Nuclear RegulationSlow Progress in Identifying and Cleaning Up NRC's Licensees' Contaminated Sites Gao ID: RCED-95-95 April 24, 1995
For years, the Nuclear Regulatory Commission (NRC) and its predecessor, the Atomic Energy Commission, paid little attention to how licensees using radioactive materials were cleaning up their sites after ending research, manufacturing, and other operations. Some sites were ignored for years, often decades, before cleanup was begun. At sites where cleanup was attempted, it was often done improperly, leaving harmful levels of radiation. This report evaluates NRC's progress in (1) identifying all former materials licensees' sites that require additional cleanup and (2) ensuring that sites in NRC's Site Decommissioning Management Plan--those facing difficult or prolonged cleanups--are addressed in a timely manner. This report also discusses factors that impede the timely cleanup of sites.

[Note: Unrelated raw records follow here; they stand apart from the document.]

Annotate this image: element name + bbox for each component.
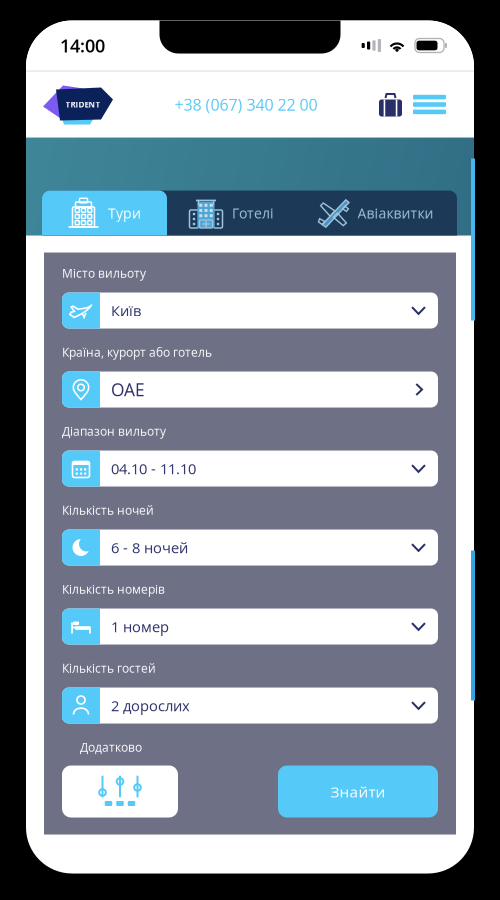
button[interactable]: Menu (402, 96, 474, 114)
staticText: +38 (067) 340 22 00 (174, 94, 318, 115)
button[interactable]: 2 дорослих (62, 688, 438, 724)
staticText: 1 номер (111, 616, 169, 636)
staticText: Місто вильоту (62, 265, 146, 281)
staticText: Діапазон вильоту (62, 423, 166, 439)
staticText: Кількість ночей (62, 502, 154, 518)
button[interactable]: Знайти (278, 766, 438, 818)
staticText: Київ (111, 300, 141, 320)
staticText: Авіаквитки (358, 204, 434, 223)
staticText: TRIDENT (66, 99, 100, 110)
staticText: 6 - 8 ночей (111, 538, 188, 558)
button[interactable]: Авіаквитки (292, 190, 434, 236)
button[interactable]: 6 - 8 ночей (62, 530, 438, 566)
staticText: Знайти (330, 781, 386, 802)
staticText: Готелі (232, 204, 274, 223)
staticText: OAE (111, 378, 145, 401)
button[interactable]: 04.10 - 11.10 (62, 450, 438, 486)
staticText: 2 дорослих (111, 696, 190, 716)
staticText: 04.10 - 11.10 (111, 458, 196, 478)
staticText: Кількість номерів (62, 581, 165, 597)
button[interactable]: +38 (067) 340 22 00 (174, 94, 318, 115)
staticText: 14:00 (60, 33, 105, 58)
button[interactable]: My trips (379, 93, 402, 116)
button[interactable]: 1 номер (62, 608, 438, 644)
button[interactable]: OAE (62, 372, 438, 408)
button[interactable]: Тури (42, 190, 167, 236)
button[interactable]: Додаткові фільтри (62, 766, 178, 818)
staticText: Додатково (80, 739, 142, 755)
staticText: Кількість гостей (62, 660, 156, 676)
staticText: Країна, курорт або готель (62, 344, 212, 360)
staticText: Тури (108, 204, 141, 223)
button[interactable]: Київ (62, 292, 438, 328)
button[interactable]: Trident (26, 82, 113, 126)
button[interactable]: Готелі (167, 190, 292, 236)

GAO found that: (1) NRC has reviewed about 75 percent of its terminated licenses to identify sites that need additional cleanup and has found 22 sites that exceed its radioactive contamination guidelines; (2) NRC is seeking additional information on another 895 terminated licenses to determine if those sites need additional remediation; (3) NRC will not know the total number of sites that will require additional cleanup until it completes its review; (4) NRC expects to complete its initial review in 1996, but it will take several more years to conduct site inspections to determine contamination levels; (5) although NRC established SDMP in 1990 to ensure the timely remediation of sites facing difficult or prolonged cleanups, it has made little progress in cleaning up those sites; (6) NRC has issued additional regulations that require licensees to document their activities that could affect decommissioning operations; (7) the delays in cleaning up contaminated sites increase the risk of human exposure to radioactive wastes; and (8) factors that have delayed or halted cleanup at SDMP sites include difficulties in disposing of large quantities of a certain radioactive waste, litigation, coordination and negotiations between affected parties, and time consuming administrative reviews of decommissioning documents.